Sensitivity Analyses
The results for MetS defined by CDS, NCEP or JIS were similar to the main analysis ( Table S1 ). The results of excluding outcome events occurring within the first year of follow-up or received medical treatment respectively also were consistent with the main analysis ( Table S2 and Table S3 ). Taking into account the competitive risk of non-cardiovascular death, we used the Fine-Gray model to assess the association of new-onset MetS at different ages group with CVD, the result still was steady ( Table S4 ).
Discussion
The important finding of this study was that new-onset MetS of all ages are related to an increase in relative risk of CVD, and the risk is age-dependent. Alternatively, the relative risk of the MetS and CVD attenuates with increasing onset age. Similar patterns were found in subtypes of CVD, and the results remained robust among sensitivity analyses. The results demonstrate individuals having a younger MetS onset age had a higher relative risk of incident CVD.
To the best of our knowledge, merely a few studies have examined the association of the MetS with CVD risk in individuals of different ages. ULSAM study had found that the association of the MetS with CVD risk reduced with the increasing age; and the risk ratio and 95% CI of the MetS and CVD risk dropped from 2.77 (1.90–4.05) at 50 years of age to 1.30 (1.05–1.60) at 82 years (8). However, as they did not consider the diagnosis time of MetS, it was impossible to determine the exposure time of MetS before observation began. Whereas our study reported that the relative risk of the MetS and CVD progressively reduced as onset age increased, and the HR and 95% CI decreased from 1.84 (1.31–2.57) at age < 45 years to 1.28 (1.10–1.50) at age ≥65 years. The participants of our study had the exact diagnosis time of the MetS, which could mitigate the impact of underlying prevalence-incidence bias, unlike the ULSAM study; thus, the association between exposure and outcome was more reliable. In this case, it can be observed that the results of the ULSAM study may overestimate the relative risk of the MetS and CVD when compared with our study. Although there is no study similar to ours at present, Dugani et al. detected that the HR and 95% CI of the MetS with coronary heart disease (CHD) in women aged below 50 years was 6.09 (3.60–10.29) in the study exploring the association between multiple risk factors and onset age of CHD in women, and this risk decreased with the increasing onset age of CHD (23). In addition, Eddy et al. reported that among the components of MetS, the most important single factor for identifying CVD risk was hyperglycemia, with hypertension, obesity, increased triglycerides and decreased HDL following in that order (24). Indeed, existing evidence indicated that hyperglycemia and hypertension are strongly associated with the incident of CVD (25–27). Recent studies have discovered that among the major components of the MetS, young individuals with new-onset hypertension or diabetes have a higher relative risk of CVD (9–11), which indirectly supports our findings.

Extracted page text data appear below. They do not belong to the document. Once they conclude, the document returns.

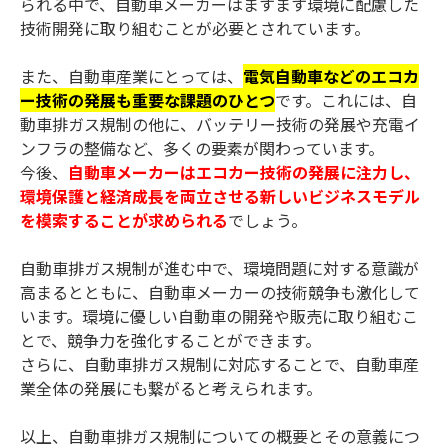
られる中で、自動車メーカーはますます環境に配慮した
技術開発に取り組むことが必要とされています。
また、自動車産業にとっては、
電気自動車などのエコカ
ー技術の発展も重要な課題のひとつ
です。これには、自
動車排ガス規制の他に、バッテリー技術の発展や充電イ
ンフラの整備など、多くの要素が関わっています。
今後、
自動車メーカーはエコカー技術の発展に注力し、
環境保護と経済成長を両立させる新しいビジネスモデル
を模索することが求められる
でしょう。
自動車排ガス規制が進む中で、環境問題に対する意識が
高まるとともに、自動車メーカーの技術競争も激化して
います。環境に優しい自動車の開発や販売に取り組むこ
とで、競争力を強化することができます。
さらに、自動車排ガス規制に対応することで、自動車産
業全体の発展にも繋がると考えられます。
以上、自動車排ガス規制についての概要とその意義につ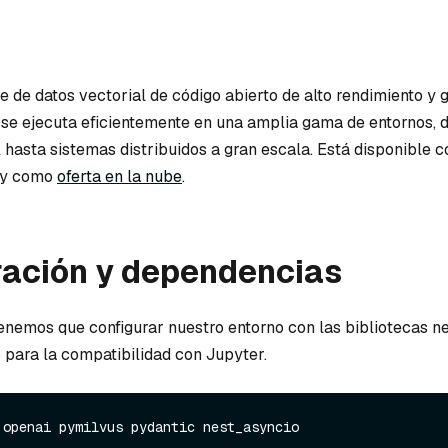
e de datos vectorial de código abierto de alto rendimiento y 
 se ejecuta eficientemente en una amplia gama de entornos, 
l hasta sistemas distribuidos a gran escala. Está disponible
o y como
oferta en la nube
.
ración y dependencias
tenemos que configurar nuestro entorno con las bibliotecas n
o para la compatibilidad con Jupyter.
 openai pymilvus pydantic nest_asyncio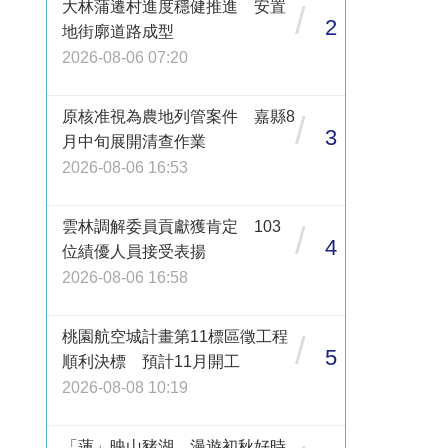
大林蒲遷村進度穩健推進 安置
/
2
地街廓道路成型
2026-08-06 07:20
原核准視為農地列管案件 嘉縣8
/
3
月中旬展開清查作業
2026-08-06 16:53
雲林調解委員貢獻獲肯定 103
/
4
位績優人員接受表揚
2026-08-06 16:58
桃園航空城計畫第11標區徵工程
/
5
順利決標 預計11月開工
2026-08-08 10:19
「蓮」映山豬湖 漫遊初秋好時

Consistent with the trend of MetS young onset, the incidence of CVD in young individuals (18–50 years old) also showed a steady upward trend (28, 29). However, there may be subtype differences between the MetS and growing CVD risk in young individuals. ULSAM study had found that the risk ratio of the MetS and MI at age 50 was 2.87 (1.48–4.48), lower than that of IS, being 3.55 (1.38–9.10) (8). Whereas, in our study, it was detected that the HR for the new-onset MetS and MI at age <45 years was 3.14 (1.31–7.50), higher than that of IS being 1.97 (1.30–2.98). This discrepancy between the ULSAM study result and ours may be owing to the participants in our study being Asians, and the young population was relatively younger and had the exact MetS exposure time; however, our results should be replicated among other groups.

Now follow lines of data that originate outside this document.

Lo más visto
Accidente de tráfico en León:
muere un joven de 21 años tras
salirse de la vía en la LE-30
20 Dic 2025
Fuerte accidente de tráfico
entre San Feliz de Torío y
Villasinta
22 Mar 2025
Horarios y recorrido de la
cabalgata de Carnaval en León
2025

Since our study was an observational study, it was unable to determine the mechanism of the new-onset MetS and the relative risk of CVD at different ages; however, it may be attributed to the following factors. Firstly, central obesity is dominant in the MetS, and the results of a large meta-analysis (30) demonstrated that obesity in young individuals was more susceptible to genetic susceptibility than that in the elderly population. Genetic variation associated with the MetS has also been proven to be associated with CVD (31–33); therefore, the genetic variation leading to the occurrence of MetS may directly lead to an increased risk of CVD. Secondly, the new-onset MetS has been linked to unhealthy lifestyles among young individuals, such as high-fat and high-sugar diets, smoking, drinking, and lack of exercise, which are also risk factors for CVD. Finally, most young individuals are not aware of the increased risk of CVD brought by the MetS. Compared with the elderly, young individuals have lower awareness, treatment, and control rate of hypertension, diabetes, or dyslipidemia (34–36); therefore, young new-onset MetS had not received good intervention and treatment, which might be one of the reasons for the significant increase in CVD risk.

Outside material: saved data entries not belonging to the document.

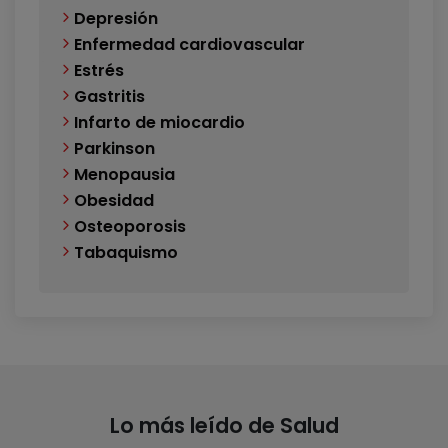
Depresión
Enfermedad cardiovascular
Estrés
Gastritis
Infarto de miocardio
Parkinson
Menopausia
Obesidad
Osteoporosis
Tabaquismo
Lo más leído de Salud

The significance of our study is to find that new-onset MetS are associated with a higher relative risk of CVD among young individuals. Moreover, the adverse outcomes of young individuals will lead to serious loss of the labor force, longer survival time with the disease, large consumption of medical resources, and increasing economic burden of society and family. In addition, studies have demonstrated that once diabetes, hypertension, or hyperlipidemia occurs, even if blood glucose, blood pressure, or blood lipids reach the control target, there is still a residual risk of CVD (37, 38). Therefore, young individuals should be encouraged to actively quit smoking, lose weight, adopt Mediterranean diet and maintain physical exercise according to the international recommendations (39) to prevent the MetS and reduce the risk of CVD. At the same time, appropriate use of nutraceuticals is effective for MetS prevention to a certain extent (40). Park et al. (41) discovered that individuals who recovered from the MetS had a reduced relative risk of CVD than those featured with stable MetS; thus, early identification and intervention for MetS are also practically significant. The existing guidelines for the treatment of hypertension, diabetes, and dyslipidemia focus on combination medication that mitigates the CVD risk among middle-aged and elderly individuals while ignoring younger individuals (38, 42, 43). In this context, our results will provide new evidence that control and management of the young new-onset MetS should be strengthened at an early stage.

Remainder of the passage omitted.